Tuesday, May 22, 2007

Sorry State of Public Discourse

No good solution exists for Iraq, illegal immigration through Mexico, and abortion. Good means benefiting nearly everyone and hurting few or none, serving mostly worthwhile purposes and having few or no negatives. We have to search for the least bad policy or the best of available, workable ones. Yet who in public life clamoring for our votes is saying this? Many proposals are out there, but their sponsors see only the good in them and either don't know or don't say out loud what counts against it.

Which public voice is saying, 'Taking everything into account, by and large, generally speaking, this is the best available practical option. Even though it is not very good, it is the best we can do under the circumstances." Yet this is closer to the truth than all the confident claims that exaggerate the benefits and underplay the downside of whatever policy is being advocated.

Will people not hear or accept the notion that some problems are complex, ambiguous, and difficult, that only proximate solutions are available that try to achieve as much good and avoid as much that is bad that is possible under the circumstances? I don't know. Apparently our leaders think they won't, or they themselves don't know any better and are simply ignorant, naive, or purely opportunistic, i. e., look for the greatest political gain that they can milk out of the situation.

I have written in other blogs on this site of the particulars of Iraq, illegal immigration from out southern border, and abortion. Here let me say that each of these requires an "emergency" answer," i. e., a response to a dire situation that arises because something has gone wrong. Something went wrong in Iraq when we invaded and before, but now that we are in the tragic, catastrophic mess, we have to do the best we can. That probably means violence, chaos, and disorder if we leave, and more needless, futile loss of lives, perhaps a protracted civil war, if we stay. The only solution to the illegal entry of immigrants through Mexico is to make living conditions decent in their own countries so they can stay home and prosper instead of risking their lives to work for meager wages under exploitative conditions here employed by people who want an endless supply of cheap labor who will not complain about harsh working conditions due to their desperation. The only solution to the abortion issue is to prevent unwanted pregnancies.

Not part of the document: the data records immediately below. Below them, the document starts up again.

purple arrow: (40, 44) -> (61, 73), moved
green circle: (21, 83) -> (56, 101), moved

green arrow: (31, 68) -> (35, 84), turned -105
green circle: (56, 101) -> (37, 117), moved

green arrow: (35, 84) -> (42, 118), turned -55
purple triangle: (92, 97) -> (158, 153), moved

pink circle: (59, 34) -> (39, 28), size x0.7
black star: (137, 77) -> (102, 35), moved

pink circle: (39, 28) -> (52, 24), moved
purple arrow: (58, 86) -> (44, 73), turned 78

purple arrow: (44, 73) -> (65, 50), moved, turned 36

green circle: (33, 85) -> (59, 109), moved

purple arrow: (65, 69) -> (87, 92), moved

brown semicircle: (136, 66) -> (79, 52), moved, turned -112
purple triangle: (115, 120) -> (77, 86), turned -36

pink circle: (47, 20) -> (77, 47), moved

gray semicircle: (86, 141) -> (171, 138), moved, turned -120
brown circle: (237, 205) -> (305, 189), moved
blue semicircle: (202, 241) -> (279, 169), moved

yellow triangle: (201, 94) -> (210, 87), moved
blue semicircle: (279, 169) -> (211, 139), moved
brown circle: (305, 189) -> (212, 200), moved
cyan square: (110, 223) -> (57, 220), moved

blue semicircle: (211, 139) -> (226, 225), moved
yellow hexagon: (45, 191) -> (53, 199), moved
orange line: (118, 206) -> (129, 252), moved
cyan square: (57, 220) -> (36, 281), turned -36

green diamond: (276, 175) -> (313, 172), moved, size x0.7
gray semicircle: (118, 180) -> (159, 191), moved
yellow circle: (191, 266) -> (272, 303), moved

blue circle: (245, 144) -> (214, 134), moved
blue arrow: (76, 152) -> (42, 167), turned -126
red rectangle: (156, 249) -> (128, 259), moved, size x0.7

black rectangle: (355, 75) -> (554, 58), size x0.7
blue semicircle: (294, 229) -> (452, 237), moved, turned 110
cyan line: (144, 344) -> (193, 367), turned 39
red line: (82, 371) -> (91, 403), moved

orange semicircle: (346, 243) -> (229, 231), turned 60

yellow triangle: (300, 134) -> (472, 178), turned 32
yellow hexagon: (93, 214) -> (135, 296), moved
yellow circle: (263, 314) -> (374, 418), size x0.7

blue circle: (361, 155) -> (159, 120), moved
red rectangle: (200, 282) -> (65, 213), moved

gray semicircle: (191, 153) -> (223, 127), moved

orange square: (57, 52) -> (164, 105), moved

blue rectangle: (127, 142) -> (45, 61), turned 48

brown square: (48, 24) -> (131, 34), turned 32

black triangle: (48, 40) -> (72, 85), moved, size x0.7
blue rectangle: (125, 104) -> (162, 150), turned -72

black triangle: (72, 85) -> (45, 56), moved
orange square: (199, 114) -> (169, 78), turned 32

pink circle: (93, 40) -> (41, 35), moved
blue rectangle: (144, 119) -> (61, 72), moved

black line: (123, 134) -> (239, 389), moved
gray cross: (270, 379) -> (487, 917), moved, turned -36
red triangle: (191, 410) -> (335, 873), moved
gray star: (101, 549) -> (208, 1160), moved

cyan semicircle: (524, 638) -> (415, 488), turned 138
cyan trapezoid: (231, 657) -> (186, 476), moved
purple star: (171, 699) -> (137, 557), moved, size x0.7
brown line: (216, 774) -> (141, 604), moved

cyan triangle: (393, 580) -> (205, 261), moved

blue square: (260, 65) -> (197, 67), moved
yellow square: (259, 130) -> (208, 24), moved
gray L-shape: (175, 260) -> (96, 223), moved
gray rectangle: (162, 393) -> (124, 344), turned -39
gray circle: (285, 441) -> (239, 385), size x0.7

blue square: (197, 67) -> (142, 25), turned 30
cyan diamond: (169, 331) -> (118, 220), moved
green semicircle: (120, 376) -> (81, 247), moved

Meanwhile, we live with the simplicities and shallowness that mark our public conversations because nobody wants to present the hard choices, ambiguities, and complexities inherent in problems. And isn't this because so many people want unambiguous certainties from their leaders? Or do they? And would they hear the hard truth if their leaders would talk straight to them instead of seeking advantages when their opponents dare to mention how difficult, complicated, and ambiguous choices really are when reality is confronted without blinking?

How do we account for the shortcomings in our democracy? We have shallow minds thinking in shallow ways about complex issues in a setting where honest conviction is mixed with the desire to get, keep, and expand political power in the struggle of competing self-interests -- the portions of integrity, conviction, and expediency varying from little to much in our lawmakers.

Besides that is the power of money and lobbies representing large or rich constituencies that distort the process in favor of the politically powerful driven by the self interest of corporations and highly organized groups like the National Rifle Association, the Religious Right.

I think the Founders envisioned or at least hoped for the presence of the best minds in the country who would take office devoted to the good of the Republic and not partisan goals of the rich and powerful. If you had that kind of person with that kind of character and devotion to the common welfare, then compromise would be the best we could get. The compromises we get are usually poor because the negotiating positions we start are so shallow and dictated by the interests of pressure groups.